И она, совершенно не помня о том, что в соседней комнате, возможно, ещё спят сын со своей сисястой «тёлкой», завыла в голос, завыла по-дурному, так, как давно уже не выла, так, как, возможно, ещё никогда не выла.
6 руб. 40 коп. «Каждый – за себя». Распространяется на всех
В середине дня, когда она завтракала и одновременно обедала, в кухню явился Виталий. С утра он где-то пропадал, и вот, нарисовался – насмешливый, уверенный, раскованный. Он ничуть не смущался произошедшим вчера, хотя, впрочем, иного ждать не приходилось – в свои девятнадцать лет он был тем, чем многие подобные ему становятся лишь годам к тридцати.
– Салют, родительница! – усмешливо бросил он и плюхнулся на табуретку. Откинулся спиной на стену, вытянул с наслаждением длинные, обложенные фирменными «варёнками» ноги. – Ба! Да мы дуемся никак! Зря, зря, маман.
«Маман» молчала, мрачно ковырялась вилкой в тарелке. Виталий с интересом наблюдал за ней. Помолчав некоторое время, окликнул:
– Мать, а мать! Ну чего ты? Ну, хочешь, повинюся, хочешь, прощения попросю? Хочешь?
– Да иди ты… Вместе со своим попросю – буркнула Зимнякова. – Дождёшься, прокляну.
Ей жутко хотелось сотворить с сыном что-нибудь дикое: бросить в его ухмылку тарелкой с макаронами, плеснуть чаем из чашки, даже вилкой ткнуть – всё это она проделала бы с большим удовольствием, только…
Только побаливала шея после вчерашнего.
– Небось, деньги закончились? – бросив на стол вилку, не без ехидцы осведомилась она.
– Ох и догадливая ты у меня, маман.
– Так вот не получишь.
– Ой, не торопись с окончательным и бесповоротным, – шутовски дрыгнул коленкой Виталий. – Получу, ещё как получу.
– Откуда такая уверенность? Ты что, в сберкассе сидишь и в руках у тебя сберкнижка на десять тысяч?
– Во-во, в ней самой, в сберкассе, а ты – моя сберкнижка, и не на десять тысяч, а на…
– Ну и сукин же ты сын! – не выдержала она.
– Ну зачем же так строго к себе, мамаша? – расхохотался Виталий и от удовольствия даже кроссовками по полу засучил.

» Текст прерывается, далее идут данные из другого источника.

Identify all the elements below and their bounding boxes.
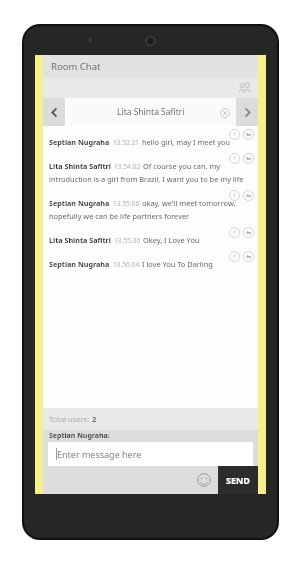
staticText: Total users:	[49, 414, 92, 424]
button[interactable]: Info	[43, 230, 258, 245]
button[interactable]: Reply	[242, 226, 255, 239]
button[interactable]: Info	[228, 250, 241, 263]
staticText: 13.52.21	[113, 138, 140, 147]
button[interactable]: Users	[236, 79, 254, 97]
button[interactable]: SEND	[218, 466, 258, 494]
button[interactable]: Reply	[242, 189, 255, 202]
button[interactable]: Reply	[242, 152, 255, 165]
staticText: 2	[92, 414, 97, 424]
button[interactable]: Info	[43, 193, 258, 221]
staticText: hopefully we can be life partners foreve…	[49, 211, 190, 221]
staticText: SEND	[226, 474, 250, 486]
button[interactable]: Room Chat	[43, 55, 258, 78]
staticText: Septian Nugraha:	[49, 431, 110, 441]
staticText: Septian Nugraha	[49, 137, 110, 147]
staticText: I love You To Darling	[142, 259, 213, 269]
button[interactable]: Previous	[43, 98, 65, 126]
button[interactable]: Info	[43, 156, 258, 184]
staticText: Lita Shinta Safitri	[49, 235, 111, 245]
button[interactable]: Close	[218, 106, 231, 119]
staticText: Septian Nugraha	[49, 198, 110, 208]
staticText: 13.56.04	[113, 260, 140, 269]
staticText: 13.55.06	[113, 199, 140, 208]
button[interactable]: Info	[228, 226, 241, 239]
staticText: okay, we'll meet tomorrow,	[142, 198, 236, 208]
staticText: Of course you can, my	[143, 161, 221, 171]
staticText: Septian Nugraha	[49, 259, 110, 269]
button[interactable]: Reply	[242, 128, 255, 141]
staticText: Room Chat	[51, 60, 101, 73]
button[interactable]: Info	[228, 128, 241, 141]
staticText: Enter message here	[57, 448, 142, 460]
staticText: introduction is a girl from Brazil, I wa…	[49, 174, 252, 184]
staticText: hello girl, may I meet you	[142, 137, 231, 147]
button[interactable]: Info	[43, 254, 258, 269]
staticText: Lita Shinta Safitri	[117, 106, 185, 118]
button[interactable]: Next	[236, 98, 258, 126]
staticText: 13.54.02	[114, 162, 141, 171]
button[interactable]: Reply	[242, 250, 255, 263]
staticText: Okey, I Love You	[143, 235, 200, 245]
button[interactable]: Info	[43, 132, 258, 147]
button[interactable]: Info	[228, 189, 241, 202]
button[interactable]: Enter message here	[48, 442, 253, 466]
button[interactable]: Info	[228, 152, 241, 165]
staticText: 13.55.36	[114, 236, 141, 245]
staticText: Lita Shinta Safitri	[49, 161, 111, 171]
button[interactable]: Lita Shinta Safitri	[65, 98, 236, 126]
button[interactable]: Emoji	[193, 469, 215, 491]
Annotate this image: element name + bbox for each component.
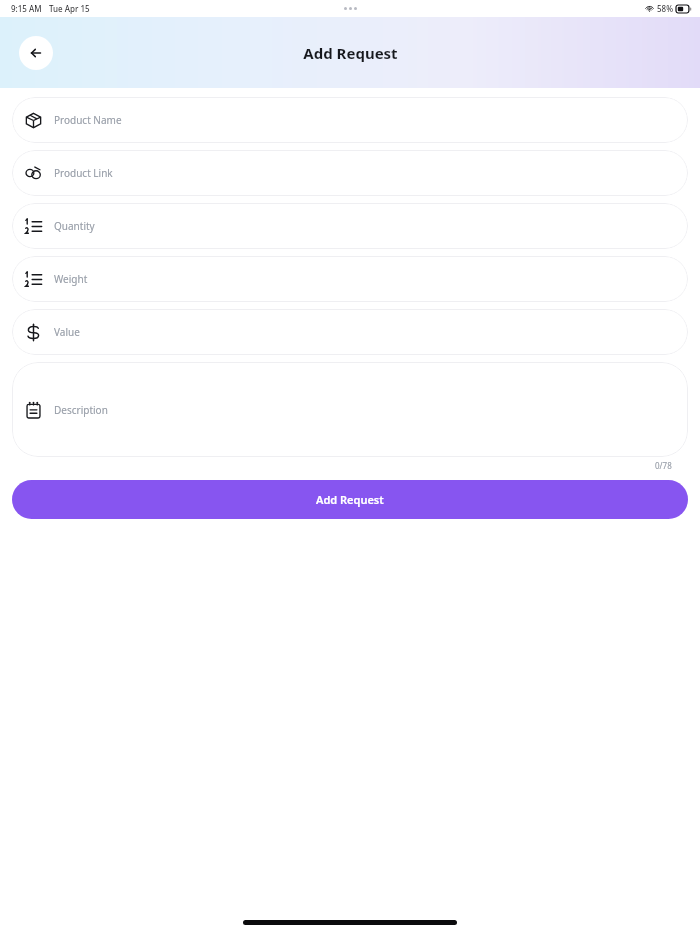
staticText: Value [54, 325, 80, 339]
staticText: Weight [54, 272, 88, 286]
button[interactable]: Value [12, 309, 688, 355]
staticText: 0/78 [655, 460, 672, 471]
staticText: Description [54, 403, 108, 417]
button[interactable]: Quantity [12, 203, 688, 249]
button[interactable]: Weight [12, 256, 688, 302]
button[interactable]: Back [19, 36, 53, 70]
button[interactable]: Add Request [12, 480, 688, 519]
staticText: Add Request [303, 43, 398, 63]
staticText: Product Link [54, 166, 113, 180]
staticText: 58% [657, 3, 673, 14]
button[interactable]: Description [12, 362, 688, 457]
staticText: Product Name [54, 113, 122, 127]
staticText: Tue Apr 15 [49, 3, 90, 14]
button[interactable]: Product Link [12, 150, 688, 196]
staticText: Add Request [316, 492, 384, 507]
button[interactable]: Product Name [12, 97, 688, 143]
staticText: 9:15 AM [11, 3, 42, 14]
staticText: Quantity [54, 219, 95, 233]
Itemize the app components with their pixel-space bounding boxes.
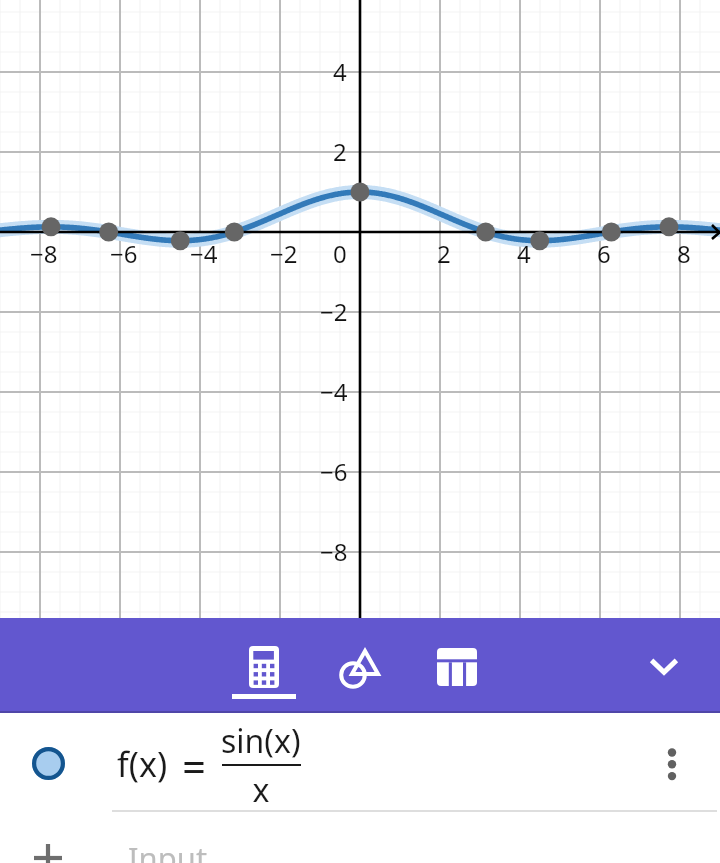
staticText: −4 xyxy=(190,237,218,270)
staticText: 2 xyxy=(333,135,347,168)
staticText: −2 xyxy=(320,295,348,328)
staticText: = xyxy=(182,737,207,794)
staticText: sin(x) xyxy=(221,719,301,763)
staticText: x xyxy=(221,768,301,812)
staticText: Input xyxy=(128,837,208,863)
staticText: −8 xyxy=(30,237,58,270)
staticText: f(x) xyxy=(117,741,168,787)
button[interactable]: Geometry xyxy=(312,618,408,713)
staticText: 0 xyxy=(333,237,347,270)
staticText: 4 xyxy=(333,55,347,88)
staticText: −8 xyxy=(320,535,348,568)
staticText: 2 xyxy=(437,237,451,270)
staticText: 6 xyxy=(597,237,611,270)
staticText: 4 xyxy=(517,237,531,270)
button[interactable]: Table xyxy=(409,618,505,713)
staticText: 8 xyxy=(677,237,691,270)
button[interactable]: Toggle visibility xyxy=(32,747,65,780)
staticText: −6 xyxy=(110,237,138,270)
button[interactable]: More options xyxy=(632,713,712,812)
staticText: −2 xyxy=(270,237,298,270)
button[interactable]: Calculator xyxy=(216,618,312,713)
button[interactable]: Collapse xyxy=(616,618,712,713)
staticText: −6 xyxy=(320,455,348,488)
button[interactable]: Input xyxy=(0,813,720,863)
staticText: −4 xyxy=(320,375,348,408)
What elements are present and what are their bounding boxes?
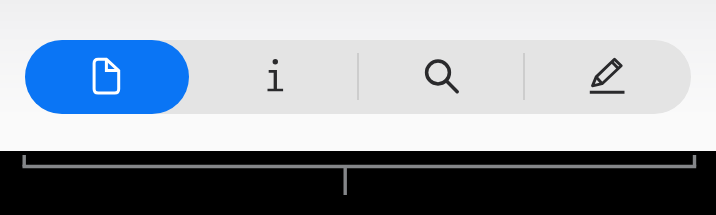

Потемнев от злости и унижения, Зимнякова с ненавистью смотрела на его загорелое цветущее лицо, которое она так когда-то любила, которое она так часто прижимала к своей груди, зарываясь пальцами в густые вьющиеся волосы. Вдыхая любимый их запах. Теперь от всего этого не осталось ни крохи, зато пришли злоба и ненависть, ненависть и злоба. Да ещё когти унижения, да чувство бессилия что-либо изменить.
Виталий взглянул на неё, оборвал хохот. Прицелился взглядом. Процедил:
– Мне нужны башли. Неужели не ясно? Причём много. Тысячу. Не, две… Хочу уехать, развеяться.